** Work to be completed **
The reply should hold only the lines from the one with "1. Lullar (free)" to the one with "Regulamento RDPC", both ends kept, exactly as they appear below, without any pictures.

(Transcribed page contents)
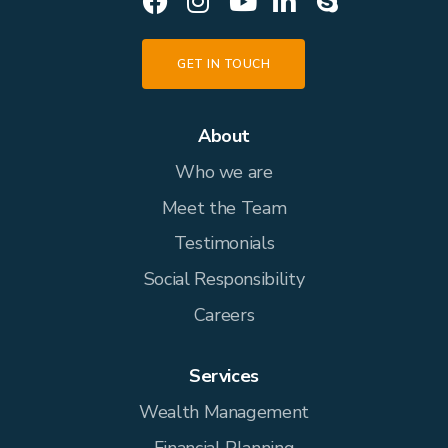
GET IN TOUCH
About
Who we are
Meet the Team
Testimonials
Social Responsibility
Careers
Services
Wealth Management
Financial Planning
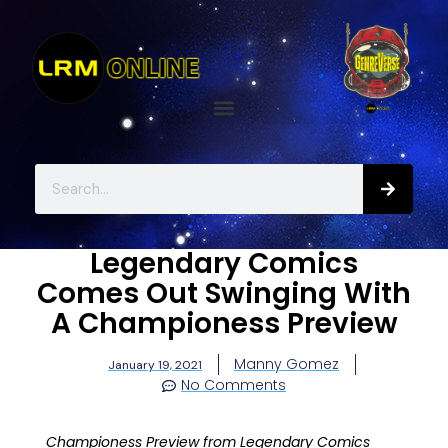
Legendary Comics
Comes Out Swinging With
A Championess Preview
Manny Gomez
January 19, 2021
No Comments
Championess Preview from Legendary Comics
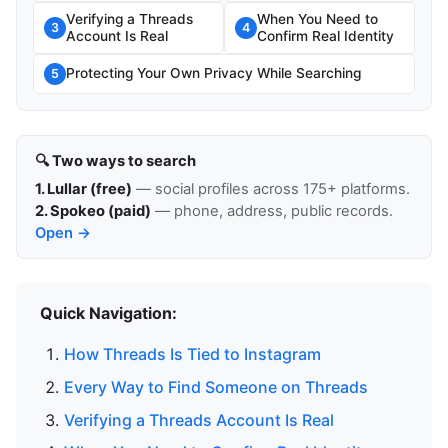
Verifying a Threads
When You Need to
3
4
Account Is Real
Confirm Real Identity
Protecting Your Own Privacy While Searching
5
🔍 Two ways to search
1. Lullar (free)
— social profiles across 175+ platforms.
2. Spokeo (paid)
— phone, address, public records.
Open →
Quick Navigation:
How Threads Is Tied to Instagram
Every Way to Find Someone on Threads
Verifying a Threads Account Is Real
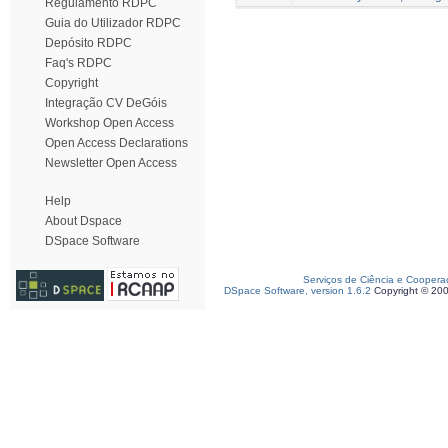
Regulamento RDPC
Guia do Utilizador RDPC
Depósito RDPC
Faq's RDPC
Copyright
Integração CV DeGóis
Workshop Open Access
Open Access Declarations
Newsletter Open Access
Help
About Dspace
DSpace Software
Serviços de Ciência e Coopera
DSpace Software, version 1.6.2
Copyright © 20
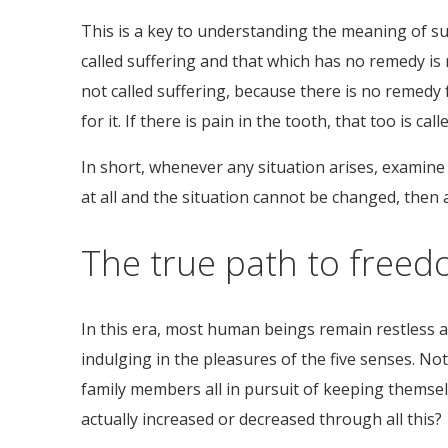
This is a key to understanding the meaning of su
called suffering and that which has no remedy is no
not called suffering, because there is no remedy fo
for it. If there is pain in the tooth, that too is 
In short, whenever any situation arises, examine 
at all and the situation cannot be changed, then 
The true path to freed
In this era, most human beings remain restless a
indulging in the pleasures of the five senses. No
family members all in pursuit of keeping themse
actually increased or decreased through all this?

** Reply **
1. Lullar (free)
— social profiles across 175+ platforms.
2. Spokeo (paid)
— phone, address, public records.
Open →
Quick Navigation:
How Threads Is Tied to Instagram
Every Way to Find Someone on Threads
Verifying a Threads Account Is Real
Regulamento RDPC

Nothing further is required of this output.